We think about using an Elastic (ELK) stack to process logs from our servers. We have about ten virtual Ubuntu servers that run on prem. All of those servers run some docker images, currently orchestrated by docker-compose.
I have now a quick and dirty proof of concept running. It collects logs from some of the containers using a container
input in a containerized filebeat, transforms the data in containerized logstash and finally ships the processed data to elasticsearch.
Now I would like to parse the logs into Elastic Common Schema (ECS). However I don't know how to do that propery.
- How do I tell Filebeat (or Logstash?) that container X produces nginx logs? Should I just e.g. parse the
container.image.name
? - After knowing that container X produces nginx logs: how do I parse those logs to ECS fields? Do I need to implement my own grok filters or can I reuse some existing solution? (If so: what solution?)

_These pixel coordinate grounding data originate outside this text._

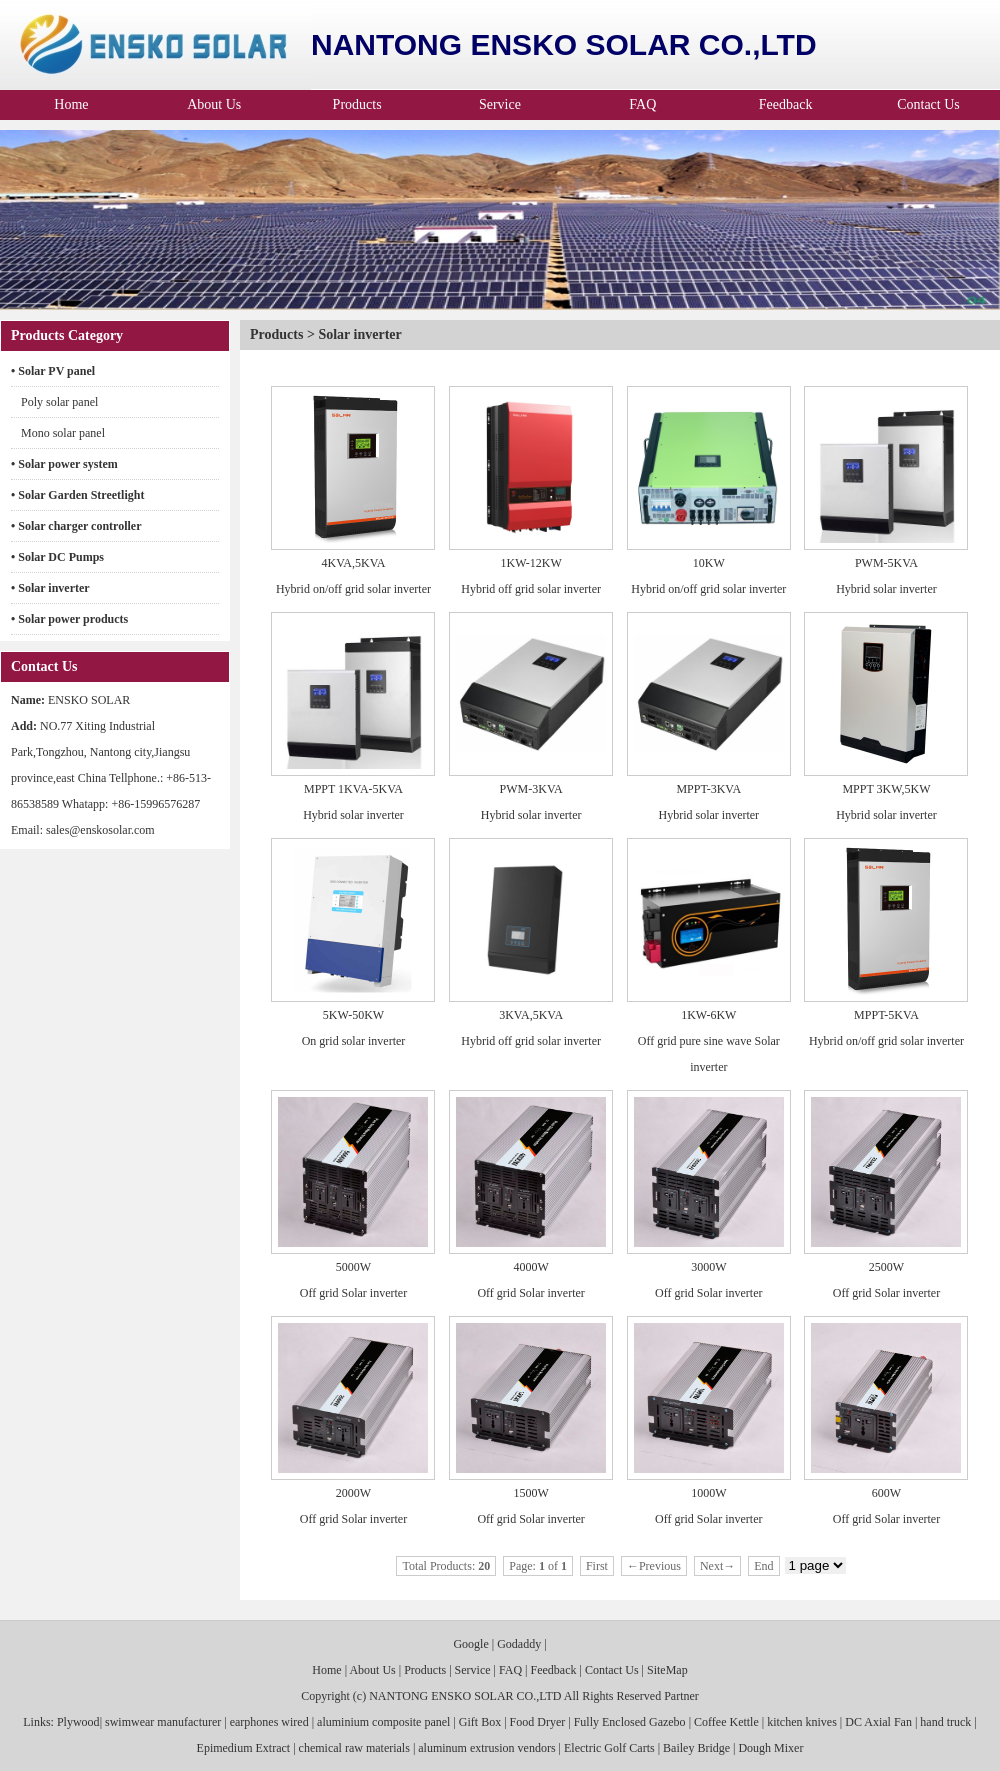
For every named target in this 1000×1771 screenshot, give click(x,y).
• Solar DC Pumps (57, 557)
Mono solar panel (63, 433)
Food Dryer (538, 1722)
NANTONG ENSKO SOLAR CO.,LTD (465, 1696)
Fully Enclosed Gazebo (630, 1722)
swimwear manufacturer (163, 1722)
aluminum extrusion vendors (486, 1748)
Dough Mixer (770, 1748)
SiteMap (667, 1670)
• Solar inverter (50, 588)
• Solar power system (64, 464)
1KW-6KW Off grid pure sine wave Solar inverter (709, 1041)
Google (470, 1644)
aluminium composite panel (383, 1722)
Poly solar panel (59, 402)
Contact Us (928, 104)
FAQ (642, 104)
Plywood (77, 1722)
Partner (681, 1696)
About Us (214, 104)
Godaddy (519, 1644)
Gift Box (480, 1722)
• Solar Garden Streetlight (77, 495)
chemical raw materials (354, 1748)
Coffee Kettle (726, 1722)
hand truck (945, 1722)
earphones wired (269, 1722)
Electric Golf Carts (609, 1748)
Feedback (786, 104)
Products (357, 104)
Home (71, 104)
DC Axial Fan (878, 1722)
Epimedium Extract (244, 1748)
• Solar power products (69, 619)
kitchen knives (802, 1722)
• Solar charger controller (76, 526)
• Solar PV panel (53, 371)
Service (500, 104)
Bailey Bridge (696, 1748)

- What is the proper way for populating fields like
host.name
? (Remember, Filebeat is containerized)- Probably related: I currently add a tag (literal) containing the hostname of the Ubuntu server in filebeat, so that I can distinguish between servers when feeding into my multipipeline logstash. Is this the correct way to distinguish between servers?
- I would like to only keep fields that I actually deem useful. What is the best practise to do that? A logstash
prune
filter with ablack(/white)list_names
task?
I am mainly interested in concepts and answers like "use feature X of Filebeat" or "don't use multipipeline because...". I can already build my proof of concept somehow . I would now like to learn how it would be done properly. Links and redirects are very much appreciated.